Banco de Sabadell shareholders are set to convene at an extraordinary general meeting (EGM) today to vote on the proposed sale of its UK retail banking arm, TSB, to Santander for £2.65 billion. The deal, announced last month, marks a strategic move by Sabadell’s board to streamline operations and strengthen its balance sheet amid ongoing market pressures.
TSB, acquired by Sabadell in 2015 for £1.7 billion, operates over 500 branches across the United Kingdom and serves more than five million customers. While the subsidiary once promised significant growth potential outside Spain, operational challenges and digital investment needs have weighed on profitability.
Banco de Sabadell’s Chairman, Josep Oliu, addressed shareholders in a pre-meeting statement, emphasizing the need to refocus on core Spanish and Iberian markets. “This transaction allows us to reallocate capital toward high-growth opportunities at home and maintain a robust liquidity position,” he said. “Santander’s scale and UK footprint make it the ideal steward for TSB’s future.”
Analysts note that the divestiture could improve Sabadell’s capital adequacy ratio by up to 150 basis points, providing a buffer against rising interest rates and regulatory demands. However, they caution that the bank will forfeit future revenue streams from a major European market.
Santander’s CEO, Ana Botín, welcomed the prospective acquisition, highlighting synergies with the bank’s existing UK operations. “Integrating TSB’s customer base will expedite our UK growth strategy and allow us to leverage advanced digital platforms,” Botín stated. The combined entity would rank among the top five retail banks in the UK by market share.
The proposed sale price of £2.65 billion represents a modest premium over TSB’s market valuation but comes with conditions, including regulatory approval by the UK’s Financial Conduct Authority and the European Central Bank. If approved, the transaction is expected to close by year-end.
Shareholder sentiment ahead of the vote appears mixed. Institutional investors, holding nearly 60% of Sabadell’s free float, have publicly voiced support for the deal’s financial merits. In contrast, some activist funds argue that Sabadell could command a higher price by exploring alternative bidders or retaining TSB to capitalize on long-term digital banking trends.
Voting results will be announced later today.

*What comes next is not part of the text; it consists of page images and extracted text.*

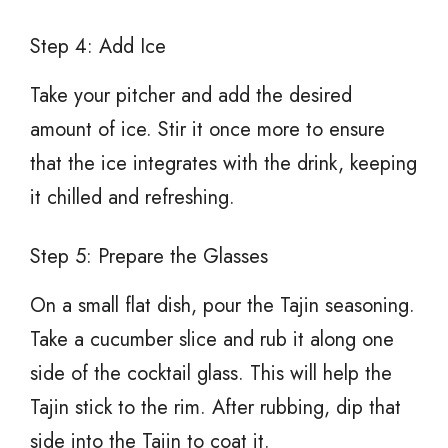
Step 4: Add Ice
Take your pitcher and add the desired
amount of ice. Stir it once more to ensure
that the ice integrates with the drink, keeping
it chilled and refreshing.
Step 5: Prepare the Glasses
On a small flat dish, pour the Tajin seasoning.
Take a cucumber slice and rub it along one
side of the cocktail glass. This will help the
Tajin stick to the rim. After rubbing, dip that
side into the Tajin to coat it.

Should shareholders approve the transaction, Sabadell will embark on an integration planning phase with Santander, while the remainder of the proceeds will be earmarked for debt reduction and technology investments in Spain.
As Sabadell navigates this pivotal moment, the outcome of the EGM will signal whether the bank’s shareholders endorse a decisive shift in strategy or opt to retain a foothold in the competitive UK banking sector.